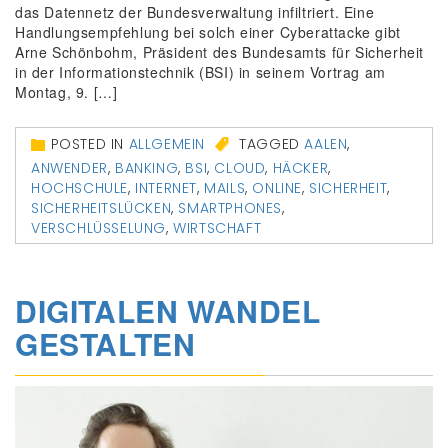
das Datennetz der Bundesverwaltung infiltriert. Eine
Handlungsempfehlung bei solch einer Cyberattacke gibt
Arne Schönbohm, Präsident des Bundesamts für Sicherheit
in der Informationstechnik (BSI) in seinem Vortrag am
Montag, 9. […]
POSTED IN
ALLGEMEIN
TAGGED
AALEN
,
ANWENDER
,
BANKING
,
BSI
,
CLOUD
,
HÄCKER
,
HOCHSCHULE
,
INTERNET
,
MAILS
,
ONLINE
,
SICHERHEIT
,
SICHERHEITSLÜCKEN
,
SMARTPHONES
,
VERSCHLÜSSELUNG
,
WIRTSCHAFT
DIGITALEN WANDEL
GESTALTEN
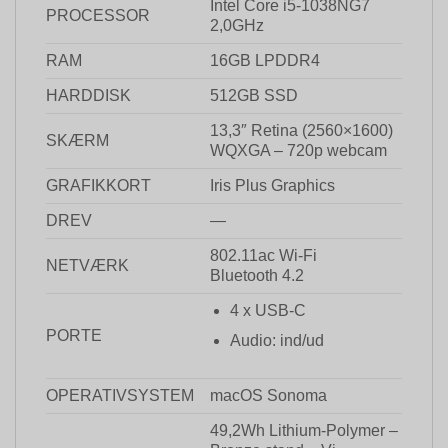
Intel Core i5-1038NG7
PROCESSOR
2,0GHz
RAM
16GB LPDDR4
HARDDISK
512GB SSD
13,3″ Retina (2560×1600)
SKÆRM
WQXGA – 720p webcam
GRAFIKKORT
Iris Plus Graphics
DREV
—
802.11ac Wi-Fi
NETVÆRK
Bluetooth 4.2
4 x USB-C
PORTE
Audio: ind/ud
OPERATIVSYSTEM
macOS Sonoma
49,2Wh Lithium-Polymer –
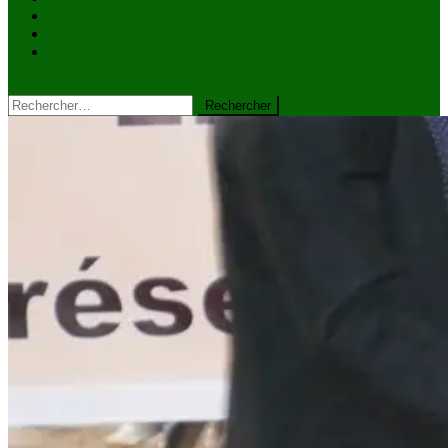
VIDÉOS
Kiosque à journaux
CONTACT
site mode button
Rechercher :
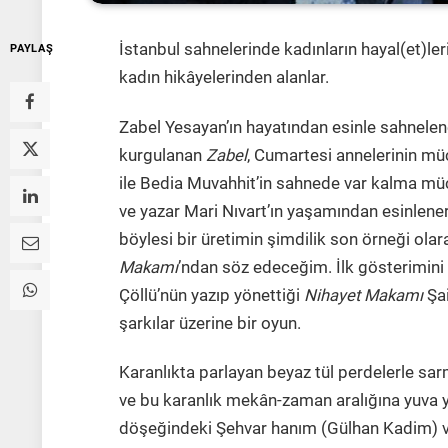
İstanbul sahnelerinde kadınların hayal(et)ler
PAYLAŞ
kadın hikâyelerinden alanlar.
Zabel Yesayan’ın hayatından esinle sahnelene
kurgulanan
Zabel
, Cumartesi annelerinin mü
ile Bedia Muvahhit’in sahnede var kalma m
ve yazar Mari Nıvart’ın yaşamından esinlene
böylesi bir üretimin şimdilik son örneği ola
Makamı
’ndan söz edeceğim. İlk gösterimin
Çöllü’nün yazıp yönettiği
Nihayet Makamı
Şai
şarkılar üzerine bir oyun.
Karanlıkta parlayan beyaz tül perdelerle sa
ve bu karanlık mekân-zaman aralığına yuva y
döşeğindeki Şehvar hanım (Gülhan Kadim) ve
========================================================================
[ACTIVITY]:
No pictures go in the copy. Output exactly the lines from the line containing "Iris Plus Graphics" through the end of the listing above.

[YOUR SOLUTION]:
Iris Plus Graphics
DREV
—
802.11ac Wi-Fi
NETVÆRK
Bluetooth 4.2
4 x USB-C
PORTE
Audio: ind/ud
OPERATIVSYSTEM
macOS Sonoma
49,2Wh Lithium-Polymer –
VIDÉOS
Kiosque à journaux
CONTACT
site mode button
Rechercher :
İstanbul sahnelerinde kadınların hayal(et)ler
PAYLAŞ
kadın hikâyelerinden alanlar.
Zabel Yesayan’ın hayatından esinle sahnelene
kurgulanan
Zabel
, Cumartesi annelerinin mü
ile Bedia Muvahhit’in sahnede var kalma m
ve yazar Mari Nıvart’ın yaşamından esinlene
böylesi bir üretimin şimdilik son örneği ola
Makamı
’ndan söz edeceğim. İlk gösterimin
Çöllü’nün yazıp yönettiği
Nihayet Makamı
Şai
şarkılar üzerine bir oyun.
Karanlıkta parlayan beyaz tül perdelerle sa
ve bu karanlık mekân-zaman aralığına yuva y
döşeğindeki Şehvar hanım (Gülhan Kadim) ve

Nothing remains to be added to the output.